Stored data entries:
------------------------------------------------------------

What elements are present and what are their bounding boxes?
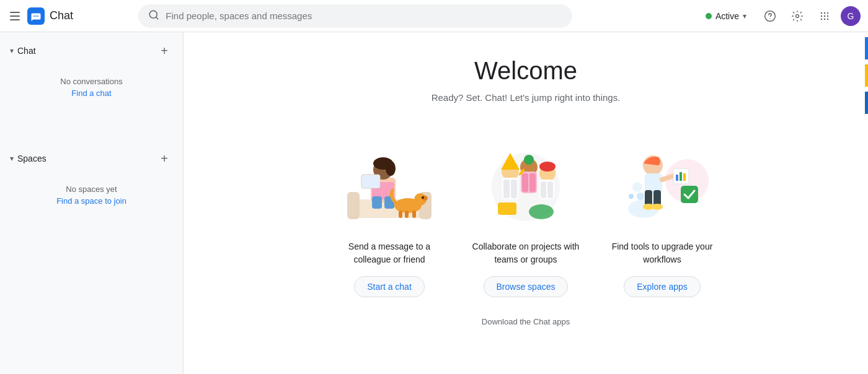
spaces-section-header[interactable]: ▾ Spaces + (0, 145, 183, 172)
search-icon (148, 9, 159, 23)
main-layout: ▾ Chat + No conversations Find a chat ▾ … (0, 32, 868, 374)
spaces-empty-state: No spaces yet Find a space to join (0, 172, 183, 218)
svg-point-10 (821, 15, 823, 17)
svg-point-2 (35, 15, 37, 17)
download-text: Download the Chat apps (482, 317, 570, 326)
settings-button[interactable] (786, 5, 808, 27)
svg-point-37 (529, 204, 554, 219)
svg-point-31 (422, 196, 424, 199)
svg-point-60 (652, 204, 663, 210)
svg-rect-47 (529, 173, 536, 192)
spaces-section: ▾ Spaces + No spaces yet Find a space to… (0, 140, 183, 223)
svg-point-12 (827, 15, 829, 17)
search-bar[interactable] (138, 4, 572, 28)
svg-rect-63 (676, 175, 678, 181)
welcome-subtitle: Ready? Set. Chat! Let's jump right into … (432, 92, 621, 103)
browse-spaces-text: Collaborate on projects with teams or gr… (467, 240, 584, 266)
chat-chevron-icon: ▾ (10, 46, 14, 55)
browse-spaces-button[interactable]: Browse spaces (484, 276, 569, 297)
browse-spaces-illustration (470, 137, 582, 230)
svg-rect-64 (680, 172, 682, 181)
svg-point-44 (524, 155, 534, 165)
browse-spaces-card: Collaborate on projects with teams or gr… (458, 128, 594, 307)
help-button[interactable] (759, 5, 781, 27)
chat-logo (27, 7, 45, 25)
svg-rect-34 (412, 211, 416, 218)
explore-apps-card: Find tools to upgrade your workflows Exp… (594, 128, 730, 307)
app-title: Chat (50, 9, 73, 22)
indicator-bar-2[interactable] (865, 64, 868, 87)
start-chat-card: Send a message to a colleague or friend … (321, 128, 458, 307)
topbar-right: Active ▾ (698, 5, 861, 27)
svg-rect-42 (511, 180, 517, 198)
svg-rect-36 (498, 202, 516, 215)
svg-point-15 (827, 18, 829, 20)
svg-point-9 (827, 12, 829, 14)
content-area: Welcome Ready? Set. Chat! Let's jump rig… (184, 32, 868, 374)
svg-point-8 (824, 12, 826, 14)
start-chat-illustration (334, 137, 445, 230)
svg-point-6 (796, 14, 799, 17)
spaces-section-label: Spaces (17, 154, 46, 163)
svg-rect-41 (503, 180, 510, 198)
status-button[interactable]: Active ▾ (698, 7, 754, 25)
svg-rect-57 (645, 190, 652, 206)
explore-apps-illustration (606, 137, 718, 230)
svg-point-14 (824, 18, 826, 20)
status-dot (706, 13, 712, 19)
welcome-section: Welcome Ready? Set. Chat! Let's jump rig… (247, 32, 805, 339)
svg-rect-27 (363, 176, 379, 187)
svg-point-3 (37, 15, 38, 17)
svg-point-1 (33, 15, 35, 17)
status-label: Active (715, 11, 739, 21)
svg-point-49 (539, 162, 556, 172)
svg-rect-65 (683, 173, 686, 181)
topbar: Chat Active ▾ (0, 0, 868, 32)
menu-icon[interactable] (7, 9, 22, 24)
svg-point-7 (821, 12, 823, 14)
svg-rect-58 (653, 190, 661, 206)
svg-rect-66 (681, 186, 698, 203)
add-chat-button[interactable]: + (156, 42, 173, 59)
svg-point-13 (821, 18, 823, 20)
search-input[interactable] (166, 11, 562, 21)
start-chat-button[interactable]: Start a chat (354, 276, 425, 297)
no-spaces-text: No spaces yet (10, 185, 173, 194)
svg-rect-52 (547, 181, 553, 198)
topbar-left: Chat (7, 7, 73, 25)
svg-rect-17 (347, 192, 360, 219)
chat-section-header[interactable]: ▾ Chat + (0, 37, 183, 64)
chevron-down-icon: ▾ (743, 12, 746, 20)
explore-apps-text: Find tools to upgrade your workflows (604, 240, 720, 266)
chat-empty-state: No conversations Find a chat (0, 64, 183, 110)
svg-rect-24 (372, 196, 382, 209)
indicator-bar-3[interactable] (865, 92, 868, 114)
svg-rect-51 (541, 181, 546, 198)
svg-point-22 (386, 161, 396, 176)
svg-point-67 (632, 182, 642, 192)
download-section: Download the Chat apps (482, 317, 570, 326)
cards-row: Send a message to a colleague or friend … (259, 128, 792, 307)
add-space-button[interactable]: + (156, 150, 173, 167)
explore-apps-button[interactable]: Explore apps (624, 276, 701, 297)
chat-section-label: Chat (17, 46, 36, 56)
find-chat-link[interactable]: Find a chat (10, 89, 173, 98)
no-conversations-text: No conversations (10, 77, 173, 86)
svg-rect-33 (405, 211, 409, 218)
svg-point-11 (824, 15, 826, 17)
indicator-bar-1[interactable] (865, 37, 868, 59)
sidebar: ▾ Chat + No conversations Find a chat ▾ … (0, 32, 184, 374)
spaces-chevron-icon: ▾ (10, 154, 14, 163)
chat-section: ▾ Chat + No conversations Find a chat (0, 32, 183, 115)
svg-point-69 (629, 194, 634, 199)
svg-rect-32 (399, 211, 402, 218)
welcome-title: Welcome (474, 57, 577, 85)
svg-rect-46 (522, 173, 528, 192)
svg-point-68 (637, 193, 644, 200)
svg-point-5 (769, 18, 770, 19)
start-chat-text: Send a message to a colleague or friend (331, 240, 448, 266)
find-space-link[interactable]: Find a space to join (10, 196, 173, 206)
avatar[interactable]: G (841, 6, 861, 26)
right-indicators (865, 37, 868, 114)
google-apps-button[interactable] (813, 5, 836, 27)
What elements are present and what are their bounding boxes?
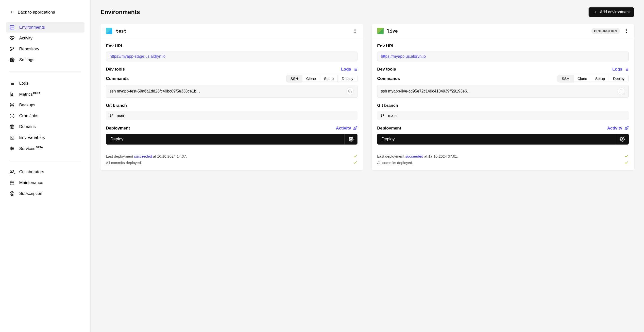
logs-link[interactable]: Logs bbox=[341, 67, 358, 72]
commands-label: Commands bbox=[377, 76, 400, 81]
deployment-label: Deployment bbox=[106, 126, 130, 131]
main-content: Environments Add environment test bbox=[91, 0, 644, 332]
svg-point-4 bbox=[10, 47, 11, 48]
svg-point-51 bbox=[350, 139, 352, 140]
sidebar-item-logs[interactable]: Logs bbox=[6, 78, 84, 89]
env-menu-button[interactable] bbox=[624, 28, 629, 33]
sidebar-item-label: Logs bbox=[19, 81, 28, 86]
svg-rect-15 bbox=[12, 93, 13, 95]
activity-link[interactable]: Activity bbox=[336, 126, 358, 131]
sidebar-item-label: Metrics bbox=[19, 92, 33, 97]
cmd-tab-setup[interactable]: Setup bbox=[320, 75, 338, 82]
deploy-settings-button[interactable] bbox=[344, 134, 358, 144]
env-card-header: live PRODUCTION bbox=[372, 24, 634, 38]
deploy-button[interactable]: Deploy bbox=[106, 134, 344, 144]
plus-icon bbox=[593, 10, 598, 14]
deploy-timestamp: 17.10.2024 07:01. bbox=[428, 154, 458, 158]
svg-point-54 bbox=[626, 32, 627, 33]
sidebar-item-label: Environments bbox=[19, 25, 45, 30]
svg-point-7 bbox=[12, 59, 13, 61]
cmd-tab-ssh[interactable]: SSH bbox=[558, 75, 574, 82]
env-url-link[interactable]: https://myapp.us.aldryn.io bbox=[381, 54, 426, 58]
svg-point-26 bbox=[12, 148, 13, 149]
sidebar-item-subscription[interactable]: Subscription bbox=[6, 189, 84, 199]
deploy-button[interactable]: Deploy bbox=[377, 134, 616, 144]
env-color-swatch bbox=[106, 28, 112, 34]
env-url-link[interactable]: https://myapp-stage.us.aldryn.io bbox=[110, 54, 166, 58]
sidebar-item-collaborators[interactable]: Collaborators bbox=[6, 167, 84, 177]
sidebar-item-backups[interactable]: Backups bbox=[6, 100, 84, 110]
env-url-label: Env URL bbox=[106, 44, 358, 49]
back-link-label: Back to applications bbox=[18, 10, 55, 15]
copy-ssh-button[interactable] bbox=[618, 88, 625, 95]
sidebar-item-label: Cron Jobs bbox=[19, 113, 38, 118]
back-to-applications[interactable]: Back to applications bbox=[6, 8, 84, 17]
sidebar-item-label: Collaborators bbox=[19, 170, 44, 174]
database-icon bbox=[9, 102, 15, 108]
sidebar-item-environments[interactable]: Environments bbox=[6, 22, 84, 33]
deployment-label: Deployment bbox=[377, 126, 401, 131]
cmd-tab-deploy[interactable]: Deploy bbox=[338, 75, 357, 82]
beta-badge: BETA bbox=[33, 91, 40, 94]
sidebar-item-metrics[interactable]: MetricsBETA bbox=[6, 89, 84, 99]
env-footer: Last deployment succeeded at 16.10.2024 … bbox=[100, 150, 363, 170]
svg-point-65 bbox=[622, 139, 623, 140]
deploy-status-link[interactable]: succeeded bbox=[134, 154, 152, 158]
logs-link[interactable]: Logs bbox=[612, 67, 629, 72]
cmd-tab-setup[interactable]: Setup bbox=[591, 75, 609, 82]
sidebar-item-maintenance[interactable]: Maintenance bbox=[6, 178, 84, 188]
nav-group-ops: Logs MetricsBETA Backups Cron Jobs bbox=[6, 78, 84, 154]
sidebar-item-envvars[interactable]: Env Variables bbox=[6, 132, 84, 143]
env-url-box: https://myapp.us.aldryn.io bbox=[377, 52, 629, 61]
git-branch-icon bbox=[110, 114, 113, 118]
check-icon bbox=[624, 160, 629, 165]
environment-card-live: live PRODUCTION Env URL https://myapp.us… bbox=[372, 24, 634, 170]
sidebar-item-cronjobs[interactable]: Cron Jobs bbox=[6, 111, 84, 121]
sliders-icon bbox=[9, 146, 15, 151]
add-environment-button[interactable]: Add environment bbox=[588, 8, 634, 17]
env-card-header: test bbox=[100, 24, 363, 38]
commits-status-row: All commits deployed. bbox=[377, 160, 629, 165]
cmd-tab-clone[interactable]: Clone bbox=[574, 75, 591, 82]
deploy-settings-button[interactable] bbox=[616, 134, 629, 144]
commits-status-text: All commits deployed. bbox=[106, 160, 142, 165]
divider bbox=[9, 72, 81, 72]
sidebar-item-label: Domains bbox=[19, 124, 36, 129]
beta-badge: BETA bbox=[36, 146, 43, 149]
nav-group-account: Collaborators Maintenance Subscription bbox=[6, 167, 84, 199]
sidebar-item-services[interactable]: ServicesBETA bbox=[6, 143, 84, 154]
env-menu-button[interactable] bbox=[352, 28, 358, 33]
sidebar-item-domains[interactable]: Domains bbox=[6, 122, 84, 132]
svg-point-52 bbox=[626, 29, 627, 30]
svg-point-62 bbox=[381, 114, 382, 115]
env-name: test bbox=[116, 28, 126, 34]
divider bbox=[9, 160, 81, 160]
sidebar-item-settings[interactable]: Settings bbox=[6, 55, 84, 65]
environment-card-test: test Env URL https://myapp-stage.us.aldr… bbox=[100, 24, 363, 170]
cmd-tab-deploy[interactable]: Deploy bbox=[609, 75, 628, 82]
dollar-icon bbox=[9, 191, 15, 196]
ssh-command-text: ssh myapp-test-59a6a1dd28fc40bc89f5e338c… bbox=[110, 89, 344, 93]
branch-name: main bbox=[388, 113, 397, 118]
cmd-tab-ssh[interactable]: SSH bbox=[286, 75, 302, 82]
svg-rect-14 bbox=[11, 94, 12, 95]
svg-point-2 bbox=[11, 26, 11, 26]
svg-point-27 bbox=[11, 149, 12, 150]
activity-link[interactable]: Activity bbox=[607, 126, 629, 131]
chevron-left-icon bbox=[9, 10, 14, 15]
sidebar-item-label: Activity bbox=[19, 36, 32, 41]
svg-rect-29 bbox=[10, 181, 14, 185]
devtools-label: Dev tools bbox=[106, 67, 125, 72]
copy-ssh-button[interactable] bbox=[346, 88, 354, 95]
svg-point-6 bbox=[13, 48, 14, 48]
bar-chart-icon bbox=[9, 91, 15, 97]
cmd-tabs: SSHCloneSetupDeploy bbox=[286, 75, 358, 82]
svg-point-25 bbox=[11, 147, 12, 147]
cmd-tab-clone[interactable]: Clone bbox=[302, 75, 320, 82]
branch-name: main bbox=[117, 113, 126, 118]
sidebar-item-repository[interactable]: Repository bbox=[6, 44, 84, 54]
env-footer: Last deployment succeeded at 17.10.2024 … bbox=[372, 150, 634, 170]
svg-rect-47 bbox=[350, 91, 352, 93]
deploy-status-link[interactable]: succeeded bbox=[405, 154, 423, 158]
sidebar-item-activity[interactable]: Activity bbox=[6, 33, 84, 43]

------------------------------------------------------------

#### [What you have to do]
Where does the word "spaces" occur in the records? Return every line that holds it.

#### [Exercise result]
spaces-section-header[interactable]: ▾ Spaces + (0, 145, 183, 172)
spaces-empty-state: No spaces yet Find a space to join (0, 172, 183, 218)
spaces-section: ▾ Spaces + No spaces yet Find a space to… (0, 140, 183, 223)
browse-spaces-text: Collaborate on projects with teams or gr… (467, 240, 584, 266)
browse-spaces-button[interactable]: Browse spaces (484, 276, 569, 297)
browse-spaces-illustration (470, 137, 582, 230)
browse-spaces-card: Collaborate on projects with teams or gr… (458, 128, 594, 307)
spaces-section-label: Spaces (17, 154, 46, 163)
no-spaces-text: No spaces yet (10, 185, 173, 194)
spaces-chevron-icon: ▾ (10, 154, 14, 163)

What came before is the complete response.